In 2008, it was the Pittsburgh Steelers that had long snapper problems. During an October 26, 2008 game against the New York Giants, the team's regular long snapper, Greg Warren, was injured with what was eventually revealed to be a season-ending torn ACL. Linebacker James Harrison, who had served in 2004 as the long snapper for the Rhein Fire of NFL Europe, volunteered to replace Warren. In the fourth quarter, Harrison's first and only snap sailed over punter Mitch Berger's head and through the end zone for a safety. This tied the score and gave the Giants good field position on the ensuing kick, resulting in the go-ahead touchdown late in the game. Warren sustained a second ACL tear in December 2009, though this occurred on the last play of a December 20 game against the Green Bay Packers, giving the Steelers adequate time to sign replacement Jared Retkofsky, who had also been signed to replace Warren after his injury in 2008.

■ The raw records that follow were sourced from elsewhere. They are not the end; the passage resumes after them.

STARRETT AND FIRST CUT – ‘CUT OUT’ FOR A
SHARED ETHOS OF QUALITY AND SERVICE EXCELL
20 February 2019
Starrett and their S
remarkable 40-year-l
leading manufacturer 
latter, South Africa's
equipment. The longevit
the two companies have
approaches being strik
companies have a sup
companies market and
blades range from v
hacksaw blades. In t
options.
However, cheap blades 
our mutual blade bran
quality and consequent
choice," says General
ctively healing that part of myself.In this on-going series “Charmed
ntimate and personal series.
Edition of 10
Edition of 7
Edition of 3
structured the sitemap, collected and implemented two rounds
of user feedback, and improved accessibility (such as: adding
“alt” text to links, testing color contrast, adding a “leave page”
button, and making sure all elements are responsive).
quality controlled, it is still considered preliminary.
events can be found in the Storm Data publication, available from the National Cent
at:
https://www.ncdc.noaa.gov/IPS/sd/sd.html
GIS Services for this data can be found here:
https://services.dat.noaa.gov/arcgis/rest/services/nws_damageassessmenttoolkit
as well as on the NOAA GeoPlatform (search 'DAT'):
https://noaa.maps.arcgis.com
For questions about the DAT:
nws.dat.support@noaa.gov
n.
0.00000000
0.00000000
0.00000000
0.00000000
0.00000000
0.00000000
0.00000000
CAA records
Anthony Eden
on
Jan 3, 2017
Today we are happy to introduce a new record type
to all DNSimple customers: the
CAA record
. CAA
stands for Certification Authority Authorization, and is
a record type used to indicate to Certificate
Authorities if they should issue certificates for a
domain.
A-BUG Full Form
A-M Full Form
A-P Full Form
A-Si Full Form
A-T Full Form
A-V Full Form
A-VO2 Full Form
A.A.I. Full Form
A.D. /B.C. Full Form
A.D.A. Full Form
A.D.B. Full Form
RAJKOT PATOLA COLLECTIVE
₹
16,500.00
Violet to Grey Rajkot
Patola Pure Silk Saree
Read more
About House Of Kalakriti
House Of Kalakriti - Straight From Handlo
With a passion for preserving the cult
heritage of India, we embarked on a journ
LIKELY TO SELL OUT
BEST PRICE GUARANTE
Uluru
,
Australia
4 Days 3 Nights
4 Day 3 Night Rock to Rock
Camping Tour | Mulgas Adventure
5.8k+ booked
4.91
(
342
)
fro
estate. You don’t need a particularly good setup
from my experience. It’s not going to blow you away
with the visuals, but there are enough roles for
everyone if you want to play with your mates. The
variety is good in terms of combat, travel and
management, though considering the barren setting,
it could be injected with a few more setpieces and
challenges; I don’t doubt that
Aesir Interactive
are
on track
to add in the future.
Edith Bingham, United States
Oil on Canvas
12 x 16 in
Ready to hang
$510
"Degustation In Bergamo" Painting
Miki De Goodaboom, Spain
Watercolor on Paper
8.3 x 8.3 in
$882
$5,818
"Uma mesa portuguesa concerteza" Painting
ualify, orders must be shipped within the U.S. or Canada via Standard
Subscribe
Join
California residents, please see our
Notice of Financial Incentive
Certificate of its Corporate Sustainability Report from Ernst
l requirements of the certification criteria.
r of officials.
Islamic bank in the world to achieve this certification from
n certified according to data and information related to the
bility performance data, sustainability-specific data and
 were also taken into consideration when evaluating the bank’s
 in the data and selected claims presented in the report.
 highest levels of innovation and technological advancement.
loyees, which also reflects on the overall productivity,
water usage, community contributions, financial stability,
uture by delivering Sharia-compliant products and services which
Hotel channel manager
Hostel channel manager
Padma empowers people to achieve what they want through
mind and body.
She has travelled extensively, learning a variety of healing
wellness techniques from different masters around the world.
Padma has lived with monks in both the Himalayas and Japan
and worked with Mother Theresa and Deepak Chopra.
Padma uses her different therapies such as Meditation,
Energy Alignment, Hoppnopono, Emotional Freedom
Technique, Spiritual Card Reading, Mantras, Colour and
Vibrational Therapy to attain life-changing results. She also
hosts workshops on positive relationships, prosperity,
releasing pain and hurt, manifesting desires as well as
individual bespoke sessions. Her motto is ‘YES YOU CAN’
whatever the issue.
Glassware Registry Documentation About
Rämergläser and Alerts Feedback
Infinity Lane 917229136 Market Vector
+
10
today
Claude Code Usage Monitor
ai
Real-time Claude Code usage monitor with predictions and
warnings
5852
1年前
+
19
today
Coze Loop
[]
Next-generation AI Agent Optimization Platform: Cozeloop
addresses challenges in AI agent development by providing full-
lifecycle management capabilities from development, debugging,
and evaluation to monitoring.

In 2012, Raiders' long snapper Jon Condo was injured and was backed up by Travis Goethel, a linebacker, for a game against the San Diego Chargers. On two occasions during the game, punter Shane Lechler was unable to handle snaps that had bounced prior to reaching him. On another attempt, Lechler took his position much closer to the line of scrimmage than is normal for a punter, so as to decrease the distance Goethel needed to accurately snap the ball. Though the snap was adequate, the decreased distance resulted in a blocked punt.

In the Cincinnati Bengals' 2022 season opener against the Pittsburgh Steelers, Bengals' long snapper Clark Harris suffered a biceps injury, forcing backup tight end Mitchell Wilcox to have to perform long snapping duties in Harris's stead. What would have been a game-winning extra point conversion for the Bengals as the game clock expired was blocked, forcing the game to go to overtime. In the overtime period, for what would have been a game-winning field goal for the Bengals, the snap was high, resulting in the field goal attempt missing wide right. The Bengals would go on to lose the game to the Steelers.